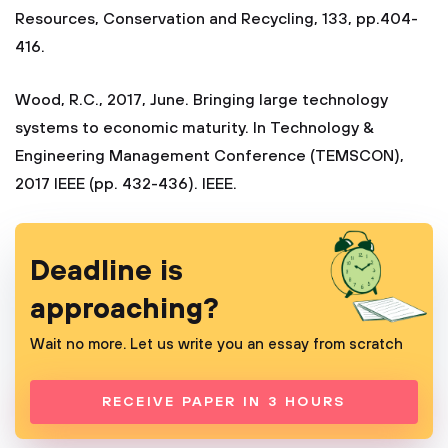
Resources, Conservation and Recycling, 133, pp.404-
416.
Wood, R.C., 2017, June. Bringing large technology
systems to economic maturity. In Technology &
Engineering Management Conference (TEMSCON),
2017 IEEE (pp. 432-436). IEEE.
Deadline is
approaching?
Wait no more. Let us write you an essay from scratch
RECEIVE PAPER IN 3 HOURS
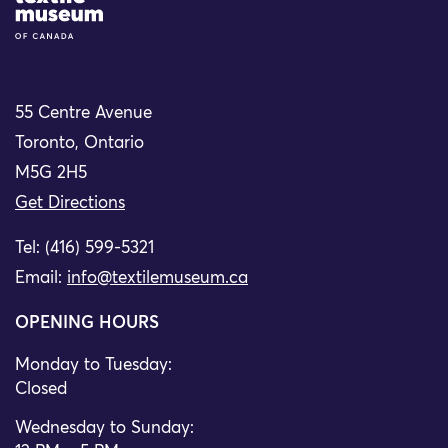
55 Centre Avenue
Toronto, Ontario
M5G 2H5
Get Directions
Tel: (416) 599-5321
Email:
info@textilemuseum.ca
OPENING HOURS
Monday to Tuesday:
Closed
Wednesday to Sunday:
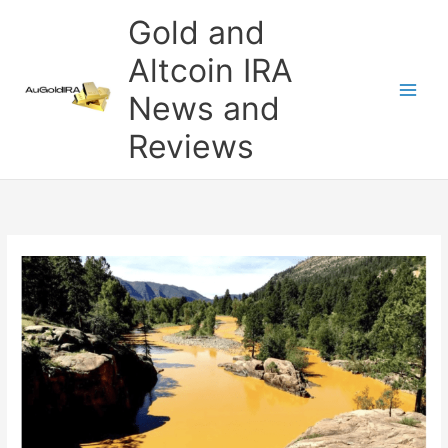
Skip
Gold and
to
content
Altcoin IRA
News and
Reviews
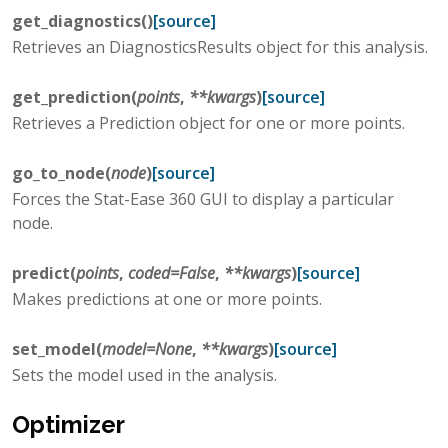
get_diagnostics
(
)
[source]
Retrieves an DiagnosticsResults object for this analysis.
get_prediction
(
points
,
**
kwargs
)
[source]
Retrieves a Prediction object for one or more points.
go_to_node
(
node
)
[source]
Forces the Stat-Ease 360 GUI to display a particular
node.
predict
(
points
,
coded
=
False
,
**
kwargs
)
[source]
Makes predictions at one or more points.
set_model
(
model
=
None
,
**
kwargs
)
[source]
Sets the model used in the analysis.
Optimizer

_ _ _

* _Exercise aim_
Through the line containing "approaching?" and no further, restate the data above word for word from its first line, leaving out pictures.

* _Your response_
Resources, Conservation and Recycling, 133, pp.404-
416.
Wood, R.C., 2017, June. Bringing large technology
systems to economic maturity. In Technology &
Engineering Management Conference (TEMSCON),
2017 IEEE (pp. 432-436). IEEE.
Deadline is
approaching?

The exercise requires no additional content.